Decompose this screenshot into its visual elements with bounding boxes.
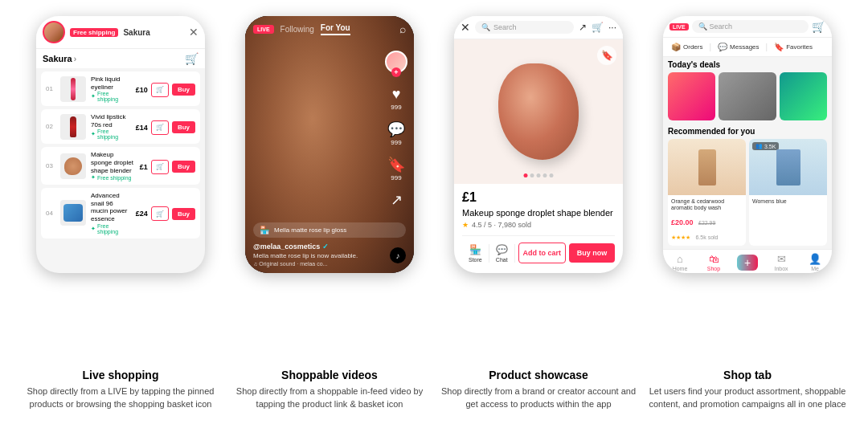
plus-icon: +: [737, 255, 758, 271]
rec-item-2[interactable]: 👥 3.5K Womens blue: [749, 139, 827, 246]
product-link-bar[interactable]: 🏪 Mella matte rose lip gloss: [253, 222, 406, 238]
search-bar[interactable]: 🔍 Search: [475, 21, 574, 34]
favorites-label: Favorites: [786, 43, 813, 51]
more-icon[interactable]: ···: [608, 22, 616, 33]
video-bottom-bar: 🏪 Mella matte rose lip gloss @melaa_cosm…: [245, 216, 414, 273]
deal-item-2[interactable]: [719, 72, 776, 120]
buy-button[interactable]: Buy: [172, 208, 195, 220]
deal-item-1[interactable]: [668, 72, 715, 120]
shop-icon: 🏪: [260, 226, 269, 234]
price-row: £1 🛒 Buy: [140, 160, 195, 174]
viewers-count: 3.5K: [764, 144, 776, 149]
creator-username[interactable]: @melaa_cosmetics ✓: [253, 243, 406, 251]
comment-button[interactable]: 💬 999: [387, 120, 405, 146]
viewers-icon: 👥: [755, 143, 763, 149]
feature-desc-3: Shop directly from a brand or creator ac…: [439, 385, 638, 411]
following-tab[interactable]: Following: [280, 25, 314, 34]
eyeliner-image: [60, 76, 86, 102]
sponge-image: [60, 153, 86, 179]
close-icon[interactable]: ✕: [461, 21, 470, 34]
rec-price-row-1: £20.00 £22.99: [671, 214, 743, 228]
shoppable-videos-label: Shoppable videos Shop directly from a sh…: [230, 369, 429, 411]
sakura-link[interactable]: Sakura: [43, 54, 72, 63]
cart-icon[interactable]: 🛒: [185, 52, 199, 65]
product-link-text: Mella matte rose lip gloss: [274, 226, 399, 234]
orders-nav-item[interactable]: 📦 Orders: [668, 41, 706, 53]
messages-icon: 💬: [718, 43, 727, 51]
phone1-wrapper: Free shipping Sakura ✕ Sakura › 🛒 01 Pin…: [36, 16, 205, 273]
phone2-wrapper: LIVE Following For You ⌕ + ♥ 999 💬 999: [245, 16, 414, 273]
share-button[interactable]: ↗: [391, 191, 403, 209]
recommended-grid: Orange & cedarwood aromatic body wash £2…: [668, 139, 827, 246]
rec-item-1[interactable]: Orange & cedarwood aromatic body wash £2…: [668, 139, 746, 246]
add-cart-icon[interactable]: 🛒: [151, 83, 169, 97]
add-to-cart-button[interactable]: Add to cart: [518, 243, 566, 263]
bookmark-button[interactable]: 🔖 999: [387, 156, 405, 181]
store-button[interactable]: 🏪 Store: [462, 244, 489, 263]
dot-1[interactable]: [524, 173, 528, 177]
shoppable-videos-col: LIVE Following For You ⌕ + ♥ 999 💬 999: [230, 16, 429, 359]
close-icon[interactable]: ✕: [189, 26, 199, 39]
dot-4[interactable]: [543, 173, 547, 177]
feature-title-3: Product showcase: [439, 369, 638, 381]
dot-5[interactable]: [550, 173, 554, 177]
add-cart-icon[interactable]: 🛒: [151, 160, 169, 174]
add-cart-icon[interactable]: 🛒: [151, 120, 169, 135]
product-price: £1: [462, 190, 615, 205]
follow-plus-icon[interactable]: +: [391, 67, 401, 77]
shop-nav-item[interactable]: 🛍 Shop: [697, 253, 731, 271]
jeans-image: [776, 149, 800, 186]
shop-tab-col: LIVE 🔍 Search 🛒 📦 Orders | 💬 Messages: [648, 16, 847, 359]
product-number: 02: [46, 123, 55, 130]
search-icon[interactable]: ⌕: [399, 22, 406, 35]
rec-product-info-1: Orange & cedarwood aromatic body wash £2…: [668, 195, 746, 246]
product-name: Advanced snail 96 mucin power essence: [91, 192, 131, 222]
live-username: Sakura: [123, 28, 149, 37]
product-price: £10: [136, 86, 148, 94]
buy-button[interactable]: Buy: [172, 161, 195, 173]
home-icon: ⌂: [677, 253, 683, 265]
rec-old-price-1: £22.99: [698, 220, 715, 226]
buy-now-button[interactable]: Buy now: [569, 243, 615, 263]
home-nav-item[interactable]: ⌂ Home: [663, 253, 697, 271]
image-dots: [524, 173, 554, 177]
messages-nav-item[interactable]: 💬 Messages: [714, 41, 762, 53]
rec-stars-1: ★★★★: [671, 234, 690, 240]
rating-text: 4.5 / 5 · 7,980 sold: [472, 221, 531, 229]
cart-icon[interactable]: 🛒: [592, 22, 604, 33]
add-cart-icon[interactable]: 🛒: [151, 206, 169, 221]
rec-product-info-2: Womens blue: [749, 195, 827, 210]
live-avatar: [43, 21, 65, 43]
me-nav-item[interactable]: 👤 Me: [798, 253, 832, 271]
live-shopping-label: Live shopping Shop directly from a LIVE …: [21, 369, 220, 411]
like-button[interactable]: ♥ 999: [391, 86, 401, 111]
share-icon[interactable]: ↗: [579, 22, 587, 33]
bottom-nav: ⌂ Home 🛍 Shop + ✉ Inbox 👤 Me: [663, 249, 832, 273]
rating-row: ★ 4.5 / 5 · 7,980 sold: [462, 221, 615, 229]
create-button[interactable]: +: [731, 255, 764, 271]
video-top-bar: LIVE Following For You ⌕: [245, 16, 414, 42]
search-bar[interactable]: 🔍 Search: [692, 20, 809, 33]
dot-2[interactable]: [530, 173, 534, 177]
me-label: Me: [811, 266, 819, 271]
product-number: 03: [46, 162, 55, 169]
shipping-label: ✦ Free shipping: [91, 223, 131, 234]
buy-button[interactable]: Buy: [172, 84, 195, 96]
favorites-nav-item[interactable]: 🔖 Favorites: [771, 41, 816, 53]
for-you-tab[interactable]: For You: [321, 23, 350, 35]
rec-product-image-1: [668, 139, 746, 195]
deal-item-3[interactable]: [780, 72, 827, 120]
bookmark-icon[interactable]: 🔖: [597, 46, 616, 65]
live-tag: LIVE: [253, 25, 274, 34]
phone1-live-header: Free shipping Sakura ✕: [36, 16, 205, 49]
store-icon: 🏪: [469, 244, 481, 255]
dot-3[interactable]: [537, 173, 541, 177]
cart-icon[interactable]: 🛒: [812, 20, 825, 33]
buy-button[interactable]: Buy: [172, 121, 195, 133]
right-action-bar: + ♥ 999 💬 999 🔖 999 ↗: [385, 51, 407, 209]
chat-button[interactable]: 💬 Chat: [489, 244, 515, 263]
feature-desc-1: Shop directly from a LIVE by tapping the…: [21, 385, 220, 411]
orders-icon: 📦: [671, 43, 681, 51]
inbox-nav-item[interactable]: ✉ Inbox: [764, 253, 798, 271]
feature-title-2: Shoppable videos: [230, 369, 429, 381]
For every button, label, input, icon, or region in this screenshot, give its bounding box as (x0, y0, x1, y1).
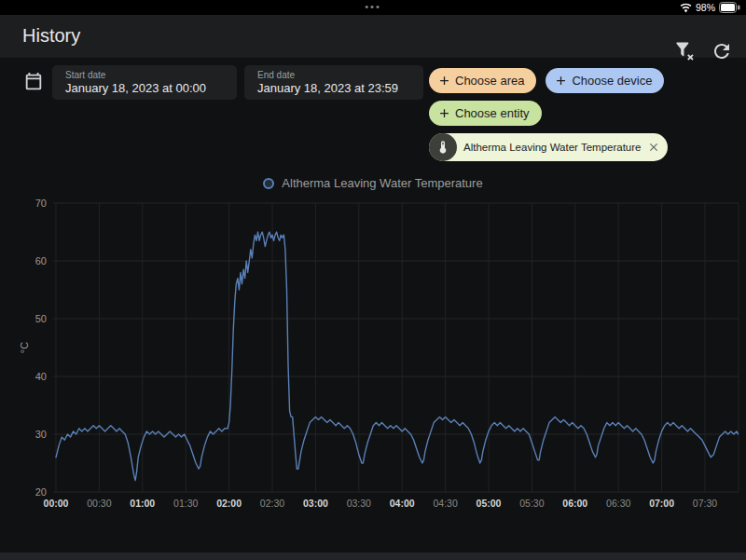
chip-choose-device-label: Choose device (572, 74, 652, 88)
svg-text:20: 20 (35, 486, 47, 498)
svg-text:03:00: 03:00 (303, 498, 328, 509)
battery-icon (719, 2, 740, 13)
bottom-bar (0, 553, 746, 560)
app-switcher-handle: ••• (0, 0, 746, 13)
svg-text:05:30: 05:30 (519, 498, 544, 509)
svg-text:07:00: 07:00 (649, 498, 674, 509)
end-date-value: January 18, 2023 at 23:59 (257, 81, 398, 95)
thermometer-icon (435, 140, 450, 155)
svg-text:01:30: 01:30 (173, 498, 198, 509)
filter-chips: Choose area Choose device Choose entity (429, 68, 742, 161)
refresh-icon (711, 51, 733, 65)
svg-text:05:00: 05:00 (477, 498, 502, 509)
start-date-field[interactable]: Start date January 18, 2023 at 00:00 (52, 65, 237, 100)
filter-remove-icon (673, 51, 696, 65)
remove-entity-button[interactable] (647, 141, 660, 154)
svg-text:02:30: 02:30 (260, 498, 284, 509)
chip-choose-device[interactable]: Choose device (546, 68, 664, 93)
svg-text:04:30: 04:30 (433, 498, 457, 509)
entity-avatar (429, 133, 457, 161)
svg-text:03:30: 03:30 (347, 498, 371, 509)
refresh-button[interactable] (711, 40, 733, 62)
wifi-icon (680, 2, 692, 14)
selected-entity-label: Altherma Leaving Water Temperature (463, 142, 641, 153)
history-chart-svg[interactable]: 70605040302000:0000:3001:0001:3002:0002:… (0, 186, 746, 522)
status-indicators: 98% (680, 1, 740, 14)
remove-filters-button[interactable] (673, 40, 696, 62)
start-date-label: Start date (65, 70, 105, 80)
plus-icon (437, 106, 451, 120)
svg-text:06:30: 06:30 (606, 498, 630, 509)
svg-text:01:00: 01:00 (130, 498, 155, 509)
svg-text:00:30: 00:30 (87, 498, 111, 509)
svg-text:06:00: 06:00 (562, 498, 587, 509)
svg-text:30: 30 (35, 429, 47, 440)
svg-text:60: 60 (35, 255, 47, 266)
status-bar: ••• 98% (0, 0, 746, 15)
end-date-label: End date (257, 70, 295, 80)
calendar-icon (23, 81, 44, 95)
page-title: History (22, 25, 80, 47)
svg-text:40: 40 (35, 371, 47, 382)
calendar-button[interactable] (22, 72, 45, 94)
chip-choose-entity-label: Choose entity (455, 106, 530, 120)
svg-text:02:00: 02:00 (216, 498, 242, 509)
chip-choose-area-label: Choose area (455, 74, 524, 88)
app-header: History (0, 15, 746, 58)
end-date-field[interactable]: End date January 18, 2023 at 23:59 (244, 65, 423, 100)
svg-text:00:00: 00:00 (44, 498, 69, 509)
svg-text:50: 50 (35, 313, 47, 324)
history-page: ••• 98% History (0, 0, 746, 560)
start-date-value: January 18, 2023 at 00:00 (65, 81, 206, 95)
svg-text:07:30: 07:30 (693, 498, 717, 509)
plus-icon (437, 74, 451, 88)
svg-text:°C: °C (19, 342, 30, 353)
plus-icon (554, 74, 568, 88)
chip-choose-entity[interactable]: Choose entity (429, 101, 542, 126)
svg-text:70: 70 (35, 198, 47, 209)
svg-text:04:00: 04:00 (390, 498, 415, 509)
chip-choose-area[interactable]: Choose area (429, 68, 536, 93)
battery-percent: 98% (696, 2, 715, 13)
selected-entity-chip[interactable]: Altherma Leaving Water Temperature (429, 133, 668, 161)
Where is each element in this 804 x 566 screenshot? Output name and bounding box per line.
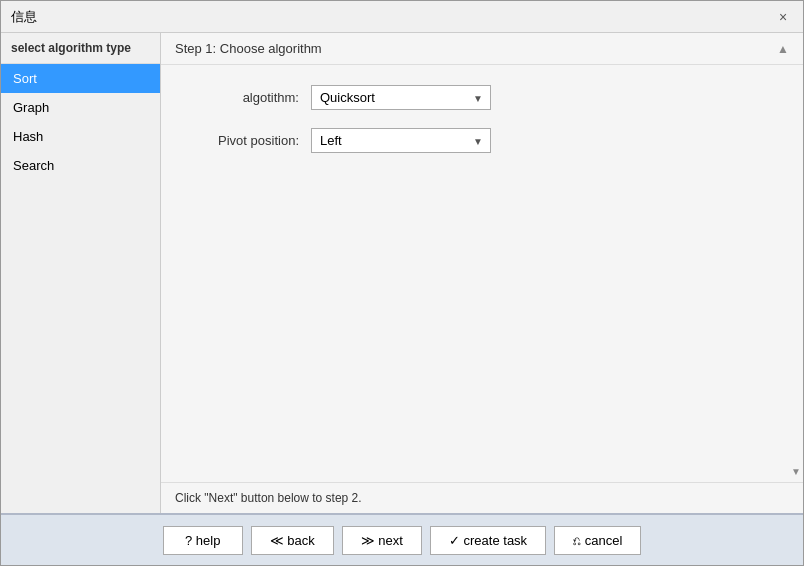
title-bar: 信息 × [1,1,803,33]
pivot-field-row: Pivot position: Left Right Middle Random [181,128,783,153]
scroll-up-arrow: ▲ [777,42,789,56]
step-header: Step 1: Choose algorithm ▲ [161,33,803,65]
algorithm-field-row: algotithm: Quicksort Mergesort Bubblesor… [181,85,783,110]
sidebar-item-search[interactable]: Search [1,151,160,180]
footer: ? help ≪ back ≫ next ✓ create task ⎌ can… [1,513,803,565]
algorithm-select-wrapper: Quicksort Mergesort Bubblesort Heapsort [311,85,491,110]
window-title: 信息 [11,8,37,26]
sidebar-item-hash[interactable]: Hash [1,122,160,151]
main-content: select algorithm type Sort Graph Hash Se… [1,33,803,513]
right-panel: Step 1: Choose algorithm ▲ algotithm: Qu… [161,33,803,513]
hint-text: Click "Next" button below to step 2. [175,491,362,505]
next-button[interactable]: ≫ next [342,526,422,555]
pivot-label: Pivot position: [181,133,311,148]
back-button[interactable]: ≪ back [251,526,334,555]
close-button[interactable]: × [773,7,793,27]
scroll-down-arrow: ▼ [791,466,801,477]
sidebar-header: select algorithm type [1,33,160,64]
step-header-label: Step 1: Choose algorithm [175,41,322,56]
create-task-button[interactable]: ✓ create task [430,526,546,555]
sidebar-item-graph[interactable]: Graph [1,93,160,122]
sidebar: select algorithm type Sort Graph Hash Se… [1,33,161,513]
cancel-button[interactable]: ⎌ cancel [554,526,641,555]
pivot-select-wrapper: Left Right Middle Random [311,128,491,153]
help-button[interactable]: ? help [163,526,243,555]
algorithm-select[interactable]: Quicksort Mergesort Bubblesort Heapsort [311,85,491,110]
pivot-select[interactable]: Left Right Middle Random [311,128,491,153]
algorithm-label: algotithm: [181,90,311,105]
main-window: 信息 × select algorithm type Sort Graph Ha… [0,0,804,566]
sidebar-item-sort[interactable]: Sort [1,64,160,93]
hint-bar: Click "Next" button below to step 2. [161,482,803,513]
form-area: algotithm: Quicksort Mergesort Bubblesor… [161,65,803,482]
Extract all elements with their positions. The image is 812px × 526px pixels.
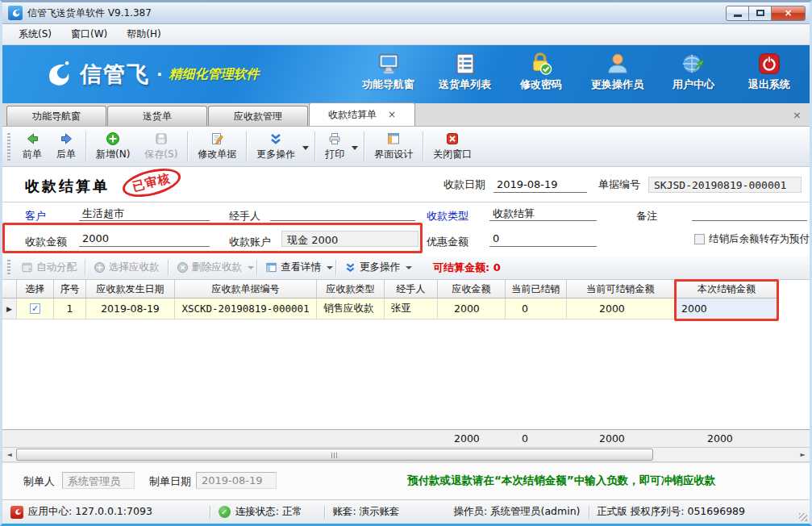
plus-circle-icon [106,132,120,146]
menu-window[interactable]: 窗口(W) [61,24,117,44]
globe-icon [681,52,706,76]
horizontal-scrollbar[interactable]: ◄ ► [2,447,810,462]
close-button[interactable]: × [771,6,806,21]
connection-ok-icon: ✓ [219,506,231,518]
x-circle-gray-icon [177,261,189,273]
col-current-settle: 本次结销金额 [675,280,779,298]
make-date-label: 制单日期 [149,474,191,489]
col-available: 当前可结销金额 [567,280,675,298]
cell-current-settle[interactable]: 2000 [675,298,779,319]
status-app-center: 应用中心: 127.0.0.1:7093 [2,505,210,519]
scroll-right-icon[interactable]: ► [796,448,810,461]
prepay-transfer-option[interactable]: 结销后余额转存为预付款 [694,232,812,246]
customer-label: 客户 [25,209,46,223]
view-detail-button[interactable]: 查看详情 [260,259,327,276]
banner-action-change-password[interactable]: 修改密码 [515,52,567,92]
next-doc-button[interactable]: 后单 [49,129,83,164]
app-center-icon [10,506,23,519]
banner-action-delivery-list[interactable]: 送货单列表 [439,52,491,92]
layout-design-icon [386,132,401,146]
receipt-type-label: 收款类型 [427,209,468,223]
cell-settled: 0 [506,298,567,319]
brand-tagline: 精细化管理软件 [169,66,260,83]
maximize-icon [756,10,764,16]
grid-more-actions-button[interactable]: 更多操作 [339,259,406,276]
delete-receivable-dropdown-icon[interactable] [248,266,254,273]
discount-field[interactable]: 0 [489,232,597,247]
edit-doc-button[interactable]: 修改单据 [190,129,244,164]
amount-field[interactable]: 2000 [79,232,210,247]
make-date-field: 2019-08-19 [196,472,277,489]
scroll-left-icon[interactable]: ◄ [2,448,16,461]
prepay-transfer-label: 结销后余额转存为预付款 [709,232,812,246]
col-settled: 当前已结销 [506,280,567,298]
tab-nav-window[interactable]: 功能导航窗 [6,106,106,126]
customer-field[interactable]: 生活超市 [79,206,210,221]
printer-icon [327,132,342,146]
view-detail-dropdown-icon[interactable] [327,266,333,273]
detail-panel-icon [265,261,277,273]
row-select-checkbox[interactable]: ✓ [30,303,40,314]
user-icon [606,52,630,76]
col-select: 选择 [17,280,54,298]
resize-grip[interactable] [799,513,807,521]
brand-separator: · [156,65,163,84]
maximize-button[interactable] [748,6,772,21]
status-connection: ✓ 连接状态: 正常 [210,505,324,519]
save-button[interactable]: 保存(S) [137,129,185,164]
print-button[interactable]: 打印 [318,129,352,164]
status-account-set: 账套: 演示账套 [324,505,445,519]
more-actions-dropdown-icon[interactable] [302,146,309,153]
auto-assign-button[interactable]: 自动分配 [15,259,82,276]
status-bar: 应用中心: 127.0.0.1:7093 ✓ 连接状态: 正常 账套: 演示账套… [2,499,810,524]
receipt-type-field[interactable]: 收款结算 [489,206,597,221]
banner-action-switch-operator[interactable]: 更换操作员 [591,52,643,92]
prepay-transfer-checkbox[interactable] [694,234,705,244]
remark-field[interactable] [692,206,807,221]
doc-no-label: 单据编号 [598,177,640,192]
maker-label: 制单人 [23,474,55,489]
minimize-button[interactable] [726,6,749,21]
receipt-date-label: 收款日期 [443,177,485,192]
scrollbar-thumb[interactable] [16,449,653,461]
title-bar: 信管飞送货单软件 V9.1.387 × [2,2,810,24]
receipt-date-field[interactable]: 2019-08-19 [493,177,587,193]
banner-action-user-center[interactable]: 用户中心 [668,52,719,92]
account-label: 收款账户 [229,235,271,249]
brand-name: 信管飞 [80,60,150,89]
prev-doc-button[interactable]: 前单 [15,129,49,164]
grid-data-row[interactable]: ▶ ✓ 1 2019-08-19 XSCKD-20190819-000001 销… [2,298,810,319]
grid-more-actions-dropdown-icon[interactable] [406,266,412,273]
ui-design-button[interactable]: 界面设计 [367,129,420,164]
negative-amount-tip: 预付款或退款请在“本次结销金额”中输入负数，即可冲销应收款 [407,474,715,488]
grid-toolbar-grip [7,260,10,276]
cell-doc-no: XSCKD-20190819-000001 [175,298,317,319]
window-title: 信管飞送货单软件 V9.1.387 [27,6,727,20]
tabstrip-close-icon[interactable]: × [793,109,802,121]
banner-action-exit[interactable]: 退出系统 [743,52,795,92]
handler-field[interactable] [270,206,415,221]
doc-no-field: SKJSD-20190819-000001 [648,177,802,193]
tab-receipt-settlement[interactable]: 收款结算单 × [309,102,415,126]
tab-receivable-mgmt[interactable]: 应收款管理 [208,106,308,126]
tab-delivery-order[interactable]: 送货单 [107,106,207,126]
grid-header-row: 选择 序号 应收款发生日期 应收款单据编号 应收款类型 经手人 应收金额 当前已… [2,280,810,298]
menu-help[interactable]: 帮助(H) [117,24,170,44]
account-field[interactable]: 现金 2000 [281,231,418,247]
minimize-icon [734,15,742,17]
banner-action-nav[interactable]: 功能导航窗 [362,52,414,92]
menu-system[interactable]: 系统(S) [9,24,61,44]
app-window: 信管飞送货单软件 V9.1.387 × 系统(S) 窗口(W) 帮助(H) 信管… [0,0,812,526]
delete-receivable-button[interactable]: 删除应收款 [171,259,248,276]
col-type: 应收款类型 [317,280,385,298]
new-button[interactable]: 新增(N) [89,129,137,164]
select-receivable-button[interactable]: 选择应收款 [88,259,165,276]
tab-close-icon[interactable]: × [388,109,396,120]
print-dropdown-icon[interactable] [352,146,358,153]
close-window-button[interactable]: 关闭窗口 [426,129,479,164]
remark-label: 备注 [636,209,657,223]
menu-bar: 系统(S) 窗口(W) 帮助(H) [2,24,810,45]
auto-assign-icon [21,261,33,273]
grid-empty-area [2,319,810,429]
more-actions-button[interactable]: 更多操作 [249,129,302,164]
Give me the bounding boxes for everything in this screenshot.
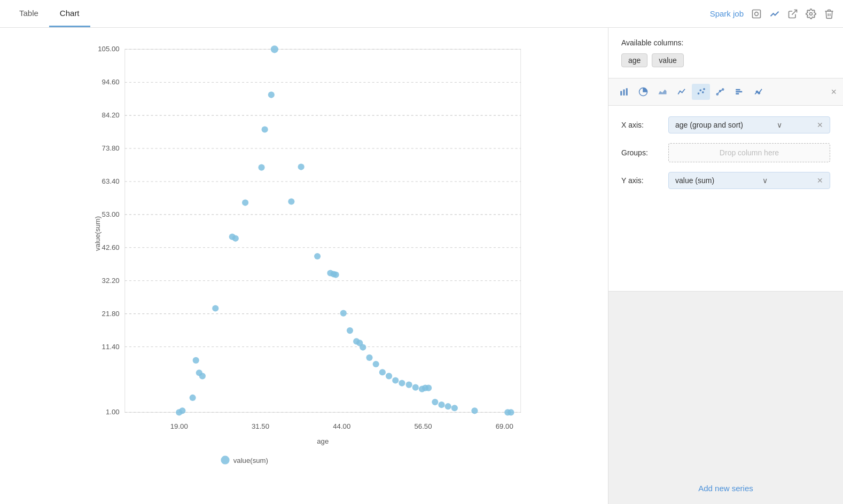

-------------------------

* TASK INSTRUCTIONS
Search the entries for the word "scrollbar" and show every line that has it.

* FINISHED TASK
horizontal-scrollbar[interactable]: ◄ ► [2,447,810,462]
scrollbar-thumb[interactable] [16,449,653,461]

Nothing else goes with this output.